From Paper Chaos to Testable Hypotheses

A materials science researcher reads a new preprint about LK-99. Then another. Then eight more, each contradicting the last. Some claim superconductivity. Others blame Cu2S impurities. One reports diamagnetic response above the transition. Another shows XRD peaks that should not be there.

The researcher is not confused because they lack expertise. They are stuck because the literature itself is conflicted, and the cost of testing the wrong hypothesis first is three weeks of compute time and a grad student’s morale.

This is the problem we built for.

What a Researcher Actually Needs

Before diving into architecture, consider what a materials researcher dealing with a contested claim actually needs:

  1. A ranked reading of the evidence — not “here are ten papers”, but “here is what they collectively say, where they disagree, and which disagreement is most testable.”
  2. A concrete test plan — not “consider running first-principles calculations”, but a workspace with scripts, validation targets, and success criteria ready to execute.
  3. Material candidates evaluated before the expensive run — not “Cu2S is worth investigating”, but “here is the energy landscape for Cu2S, Ag2S, and Cu2Se from ML predictions, and here is which one actually discriminates between hypotheses.”
  4. An audit trail that a PI can review — every hypothesis traces back to specific paper sections, every experiment has explicit falsification criteria, every result is JSON-serializable.

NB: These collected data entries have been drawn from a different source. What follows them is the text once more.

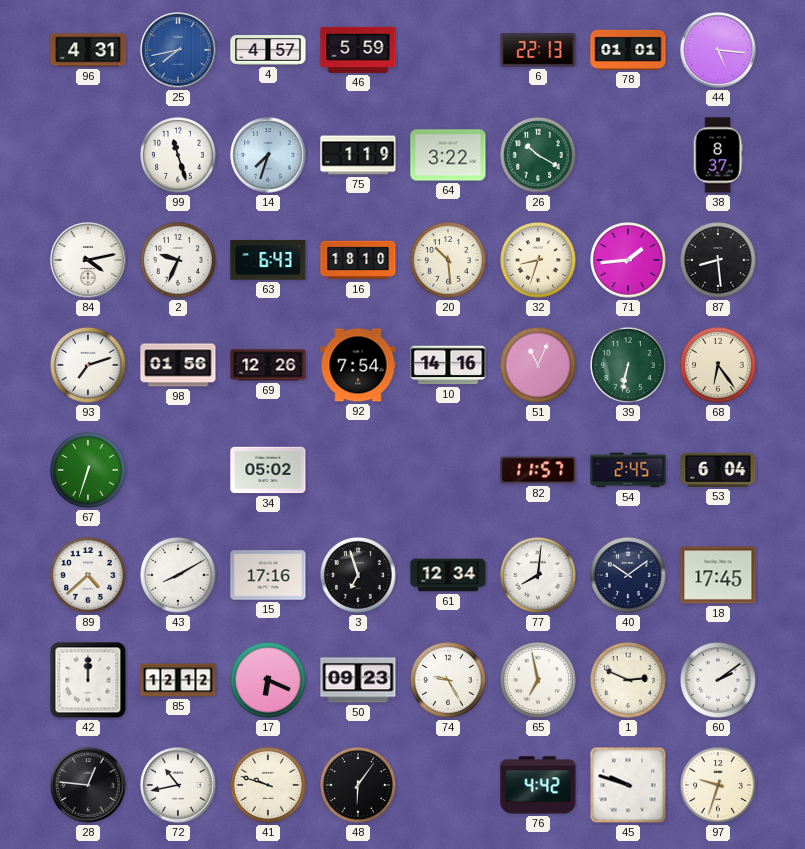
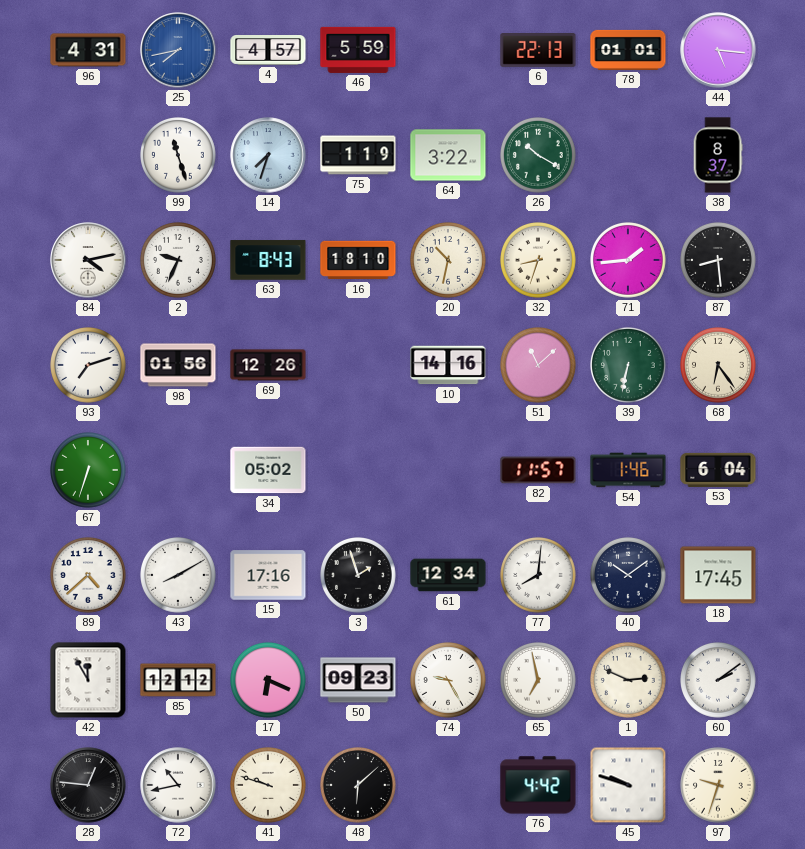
63: 6:43 -> 8:43
20: 10:29 -> 10:32
92: 7:54 -> none
51: 11:04 -> 11:08
54: 2:45 -> 1:46
3: 6:57 -> 1:57
42: 12:00 -> 11:55
48: 6:06 -> 6:08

That is not a chatbot feature list. That is a research operations surface.

The Core Loop

Our system runs a three-part loop:

  1. Read and cross-reference a paper set.
  2. Generate ranked hypotheses with falsification criteria.
  3. Materialize those hypotheses into executable experiment workspaces.
graph LR
    P[Paper Set] --> H[Hypothesis Generation]
    H --> W[Workspace Assembly]
    W --> E[Experiment Execution]
    E --> J[Final Evaluation]
    J --> N[Next Iteration]
    N --> H
    style P fill:#f3f4f6,stroke:#6366f1,color:#111827
    style N fill:#eef2ff,stroke:#6366f1,color:#111827

The important detail: each stage emits structured outputs, not freeform text. That keeps the system composable and debuggable.

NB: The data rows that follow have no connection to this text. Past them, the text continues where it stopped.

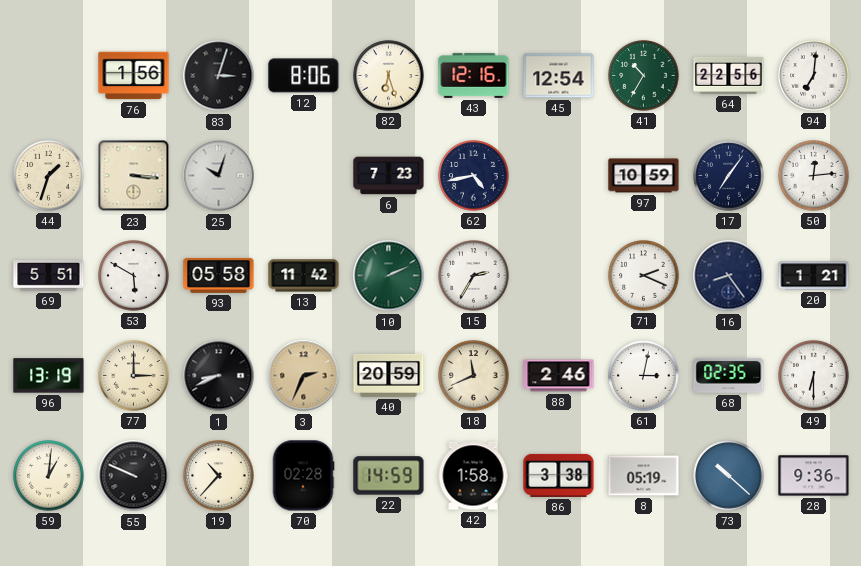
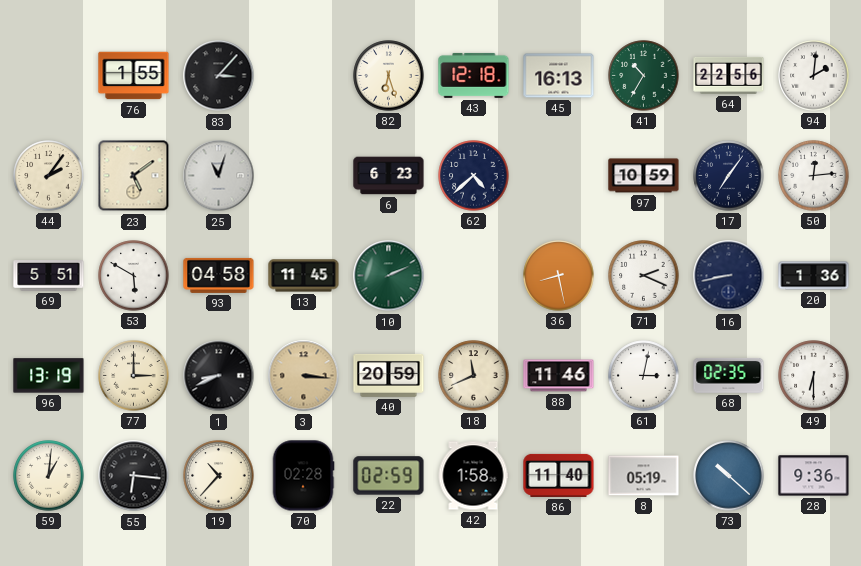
76: 1:56 -> 1:55
83: 3:03 -> 3:07
12: 8:06 -> none
43: 12:16 -> 12:18
45: 12:54 -> 16:13
94: 7:01 -> 2:01
44: 1:33 -> 2:06
23: 3:16 -> 5:09
25: 10:03 -> 11:03
6: 7:23 -> 6:23
62: 4:43 -> 4:38
93: 05:58 -> 04:58
13: 11:42 -> 11:45
15: 2:35 -> none
36: none -> 8:28
16: 8:24 -> 8:43
20: 1:21 -> 1:36
3: 2:34 -> 3:16
88: 2:46 -> 11:46
55: 9:49 -> 6:16
22: 14:59 -> 02:59
86: 3:38 -> 11:40
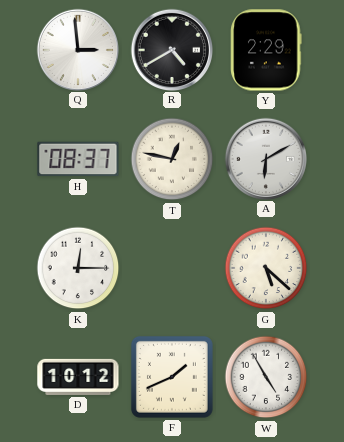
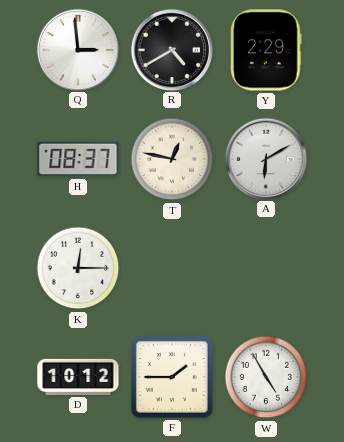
G: 5:22 -> none
F: 1:41 -> 1:45
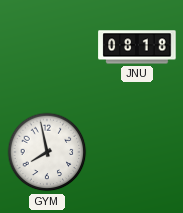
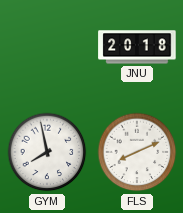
JNU: 08:18 -> 20:18
FLS: none -> 8:11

Stage 1: Hypothesis Generation Across a Paper Chain

The hypothesis engine does not produce one “best guess” and stop. It builds a ranked set of testable claims, each with:

  • a mechanism statement
  • supporting and counter evidence from specific paper sections
  • explicit falsification criteria
  • suggested experimental methods with estimated cost
  • physical parameters extracted from the corpus

Think of it as a compiler pass over literature. Raw prose in, typed claims out.

A typical deep pass over a paper chain uses a phased strategy:

  • scan the full corpus for contradictions and convergences
  • deep-read high-signal sections (results, methods, supplementary data)
  • synthesize contradictions into ranked hypotheses with confidence scores

This separation matters. Without it, systems either stay shallow or burn cycles in unstructured exploration. A researcher already knows how to deep-read one paper. What they cannot do efficiently is cross-reference ten papers, identify the three testable disagreements, and rank them by information gain.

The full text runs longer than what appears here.